Il a fallut parcourir beaucoup de Distance pour arriver aux Grands espaces (2/2)

L’engament, la lutte, la révolte, la débâcle. Da Silva livre (comme toujours) bataille dans ces albums. Celui-ci est particulièrement sombre. Et ce dès les premières paroles, le ton est donné : Non je n’ai pas envie de rire / avec tous mes congénères.

Pas de Concessions donc, rien que du brut. Da Silva a tout de même le chic pour trouver LE son qui va bien pour chaque chanson. Tel piano ici, telle rythmique là, tel gimmick électro ailleurs.

D’une ouverture politique et politisée donc on passe à La Crise, qui prône l’alcool et « le cul ». Quoi de mieux lorsqu’il nous reste plus que ça ? L’album se poursuit par des tableaux impressionnistes en échelles de gris, qui semblent être les seules palettes de couleur de la pochette de cet album.
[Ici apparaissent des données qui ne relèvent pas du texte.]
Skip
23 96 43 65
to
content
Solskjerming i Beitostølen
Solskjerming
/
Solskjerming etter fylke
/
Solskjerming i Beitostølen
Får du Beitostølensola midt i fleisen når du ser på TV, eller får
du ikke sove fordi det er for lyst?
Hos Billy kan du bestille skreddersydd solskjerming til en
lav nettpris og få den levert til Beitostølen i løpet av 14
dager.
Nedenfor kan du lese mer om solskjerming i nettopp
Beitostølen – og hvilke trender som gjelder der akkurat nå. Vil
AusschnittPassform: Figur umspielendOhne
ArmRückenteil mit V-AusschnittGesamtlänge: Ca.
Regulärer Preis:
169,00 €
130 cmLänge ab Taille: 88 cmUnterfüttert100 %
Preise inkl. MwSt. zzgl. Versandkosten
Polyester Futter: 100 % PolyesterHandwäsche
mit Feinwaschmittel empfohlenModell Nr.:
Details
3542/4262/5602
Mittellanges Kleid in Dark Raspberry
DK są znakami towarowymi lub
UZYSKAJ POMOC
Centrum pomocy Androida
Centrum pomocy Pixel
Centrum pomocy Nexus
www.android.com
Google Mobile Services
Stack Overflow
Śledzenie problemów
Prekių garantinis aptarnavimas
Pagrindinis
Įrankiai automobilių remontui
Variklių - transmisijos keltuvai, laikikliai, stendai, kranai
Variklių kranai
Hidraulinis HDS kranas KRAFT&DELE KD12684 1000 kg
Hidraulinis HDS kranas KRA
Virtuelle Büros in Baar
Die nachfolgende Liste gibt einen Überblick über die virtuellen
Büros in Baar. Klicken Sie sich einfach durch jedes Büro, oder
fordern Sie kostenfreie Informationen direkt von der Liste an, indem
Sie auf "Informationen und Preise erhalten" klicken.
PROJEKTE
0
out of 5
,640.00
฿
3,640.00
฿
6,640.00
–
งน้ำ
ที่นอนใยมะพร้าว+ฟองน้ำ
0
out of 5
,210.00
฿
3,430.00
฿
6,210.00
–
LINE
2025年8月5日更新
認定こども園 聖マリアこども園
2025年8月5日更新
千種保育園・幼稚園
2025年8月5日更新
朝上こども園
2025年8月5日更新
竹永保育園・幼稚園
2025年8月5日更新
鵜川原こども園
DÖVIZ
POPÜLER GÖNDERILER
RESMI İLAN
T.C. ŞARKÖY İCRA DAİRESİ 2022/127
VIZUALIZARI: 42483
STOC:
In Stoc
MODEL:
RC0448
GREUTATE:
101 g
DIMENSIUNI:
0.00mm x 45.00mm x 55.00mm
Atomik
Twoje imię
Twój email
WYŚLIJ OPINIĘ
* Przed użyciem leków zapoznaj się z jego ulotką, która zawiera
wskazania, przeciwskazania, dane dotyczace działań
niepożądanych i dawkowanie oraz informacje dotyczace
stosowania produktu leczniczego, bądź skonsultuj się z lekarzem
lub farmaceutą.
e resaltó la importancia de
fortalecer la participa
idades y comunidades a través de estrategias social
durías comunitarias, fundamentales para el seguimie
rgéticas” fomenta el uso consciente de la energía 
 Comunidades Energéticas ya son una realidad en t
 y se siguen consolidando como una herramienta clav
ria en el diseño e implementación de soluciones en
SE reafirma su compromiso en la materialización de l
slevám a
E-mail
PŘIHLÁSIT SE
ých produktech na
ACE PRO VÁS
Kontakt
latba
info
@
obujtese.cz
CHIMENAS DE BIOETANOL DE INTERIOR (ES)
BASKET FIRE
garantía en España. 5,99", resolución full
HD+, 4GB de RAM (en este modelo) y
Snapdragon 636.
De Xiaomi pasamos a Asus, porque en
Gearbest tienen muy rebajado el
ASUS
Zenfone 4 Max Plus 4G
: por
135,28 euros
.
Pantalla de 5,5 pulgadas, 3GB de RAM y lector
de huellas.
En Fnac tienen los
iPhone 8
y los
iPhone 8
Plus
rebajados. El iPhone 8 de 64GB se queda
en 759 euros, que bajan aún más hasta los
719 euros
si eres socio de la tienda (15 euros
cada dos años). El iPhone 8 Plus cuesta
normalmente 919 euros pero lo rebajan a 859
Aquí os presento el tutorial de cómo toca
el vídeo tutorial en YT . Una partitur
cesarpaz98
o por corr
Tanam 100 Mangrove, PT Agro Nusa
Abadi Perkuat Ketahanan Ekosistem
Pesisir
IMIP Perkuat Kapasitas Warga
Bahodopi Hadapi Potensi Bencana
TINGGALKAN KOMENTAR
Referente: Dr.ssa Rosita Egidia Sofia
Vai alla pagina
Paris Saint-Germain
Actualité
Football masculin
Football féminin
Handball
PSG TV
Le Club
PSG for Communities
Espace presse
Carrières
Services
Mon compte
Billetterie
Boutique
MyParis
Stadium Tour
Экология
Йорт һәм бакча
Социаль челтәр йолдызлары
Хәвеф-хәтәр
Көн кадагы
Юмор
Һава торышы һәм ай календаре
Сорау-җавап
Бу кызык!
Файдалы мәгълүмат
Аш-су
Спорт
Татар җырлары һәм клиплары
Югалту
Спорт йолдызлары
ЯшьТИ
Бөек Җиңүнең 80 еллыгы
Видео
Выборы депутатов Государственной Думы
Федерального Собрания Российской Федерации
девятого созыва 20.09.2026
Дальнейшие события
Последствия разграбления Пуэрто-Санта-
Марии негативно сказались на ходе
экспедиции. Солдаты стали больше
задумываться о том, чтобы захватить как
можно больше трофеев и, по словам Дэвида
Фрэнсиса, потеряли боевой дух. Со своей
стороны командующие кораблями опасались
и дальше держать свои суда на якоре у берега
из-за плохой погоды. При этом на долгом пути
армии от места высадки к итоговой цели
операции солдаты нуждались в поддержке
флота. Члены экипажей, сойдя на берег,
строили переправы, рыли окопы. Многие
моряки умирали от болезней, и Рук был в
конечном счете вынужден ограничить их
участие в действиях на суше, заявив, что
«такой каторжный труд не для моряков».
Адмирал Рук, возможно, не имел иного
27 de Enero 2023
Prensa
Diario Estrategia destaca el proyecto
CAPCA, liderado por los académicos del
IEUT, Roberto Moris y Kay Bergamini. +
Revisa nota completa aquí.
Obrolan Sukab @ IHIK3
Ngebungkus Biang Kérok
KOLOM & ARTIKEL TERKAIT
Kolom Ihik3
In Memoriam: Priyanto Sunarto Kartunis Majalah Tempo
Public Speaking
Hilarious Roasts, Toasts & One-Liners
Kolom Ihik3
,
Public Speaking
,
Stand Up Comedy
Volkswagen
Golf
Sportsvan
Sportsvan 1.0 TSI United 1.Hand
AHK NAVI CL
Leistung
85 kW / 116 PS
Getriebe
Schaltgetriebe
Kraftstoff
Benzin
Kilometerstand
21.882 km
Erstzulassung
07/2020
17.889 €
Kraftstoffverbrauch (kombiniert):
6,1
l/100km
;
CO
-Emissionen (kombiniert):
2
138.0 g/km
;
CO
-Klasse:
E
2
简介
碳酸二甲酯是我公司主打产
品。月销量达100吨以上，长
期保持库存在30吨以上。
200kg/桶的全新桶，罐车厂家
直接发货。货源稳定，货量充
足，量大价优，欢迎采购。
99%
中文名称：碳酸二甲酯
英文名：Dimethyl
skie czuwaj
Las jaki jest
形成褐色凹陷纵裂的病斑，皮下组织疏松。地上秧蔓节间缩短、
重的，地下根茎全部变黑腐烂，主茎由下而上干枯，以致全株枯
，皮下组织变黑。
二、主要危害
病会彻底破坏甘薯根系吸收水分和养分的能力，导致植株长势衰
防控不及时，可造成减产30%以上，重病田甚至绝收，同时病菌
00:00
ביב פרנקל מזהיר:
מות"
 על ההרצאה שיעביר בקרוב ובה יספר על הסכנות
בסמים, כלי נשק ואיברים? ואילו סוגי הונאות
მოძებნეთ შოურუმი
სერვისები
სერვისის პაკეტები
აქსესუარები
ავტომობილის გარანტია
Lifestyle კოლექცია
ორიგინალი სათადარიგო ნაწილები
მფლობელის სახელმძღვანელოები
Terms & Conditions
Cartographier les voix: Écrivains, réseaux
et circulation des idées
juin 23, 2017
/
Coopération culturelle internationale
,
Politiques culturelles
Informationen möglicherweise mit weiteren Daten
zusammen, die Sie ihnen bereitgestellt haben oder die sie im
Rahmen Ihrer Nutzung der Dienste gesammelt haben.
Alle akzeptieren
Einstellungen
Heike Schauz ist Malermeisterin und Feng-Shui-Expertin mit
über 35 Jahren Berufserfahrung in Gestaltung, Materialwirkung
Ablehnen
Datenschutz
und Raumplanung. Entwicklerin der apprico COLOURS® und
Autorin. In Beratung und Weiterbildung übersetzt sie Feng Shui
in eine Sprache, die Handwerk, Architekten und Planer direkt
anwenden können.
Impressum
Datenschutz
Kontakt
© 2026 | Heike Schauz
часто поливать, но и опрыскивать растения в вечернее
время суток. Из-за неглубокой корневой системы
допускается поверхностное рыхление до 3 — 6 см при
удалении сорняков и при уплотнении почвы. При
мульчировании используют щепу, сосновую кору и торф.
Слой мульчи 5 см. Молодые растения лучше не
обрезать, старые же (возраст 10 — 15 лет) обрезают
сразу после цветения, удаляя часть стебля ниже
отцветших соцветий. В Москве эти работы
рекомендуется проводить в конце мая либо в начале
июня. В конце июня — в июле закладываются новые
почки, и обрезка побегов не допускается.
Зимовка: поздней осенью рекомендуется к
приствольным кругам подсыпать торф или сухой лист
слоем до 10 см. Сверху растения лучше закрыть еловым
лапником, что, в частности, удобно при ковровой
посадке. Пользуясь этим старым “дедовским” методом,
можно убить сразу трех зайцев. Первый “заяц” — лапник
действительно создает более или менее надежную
Se tenant le front, Da Silva semble regretter (un acte manqué ? la consternation d’un monde en déroute ?) et pensif.

Da Silva cristallise des scènes de misère sociales contemporaines comme pour le Repas. il faut attendre Le Jeu pour respirer musicalement (avec des Synthé alla Justice), pas politiquement. De l’homme familial raté, on passe à l’homme socialement banni du monde du travail (le travail de l’amour ?).

Comme un huissier qui cogne à la porte pour entrer expressément, La fin du mois raconte un père qui ne sait pas dire à ses enfants que leur mère est partie. Pré-science de la chanson L’Escalier qui évoque ladite rupture. Arrive Les Stations Balnéaires, qui fonctionne très bien comme tube. Comme quoi Da Silva est aussi capable de ça.

Malgré toutes ces très belles écritures, le problème d’une écriture aussi sombre est qu’elle est impossible à tenir sur La Distance – sans mauvais jeu de mot – d’un album. Non pas qu’il faille forcément être enjoué de tout, mais écouter un album aussi dur, oblige une certaine condition physique et psychologique.

La fin est en beauté… de noirceur bien sûr. La Dernière personne comme ode à la dernière personne que l’on voit avant de mourir finit de ponctuer ce chemin musical, un peu comme la mort. L’allégorie est toute trouvée pour une dernière chanson.

Da Silva nous rappelle, comme un bruit grinçant d’ongle sur un tableau noir, que l’on n’est jamais obligé d’accepter l’inacceptable, et qu’il n’est jamais trop tard. La révolte n’est pas qu’un poing levé au ciel, elle possède aussi son lot de gravité.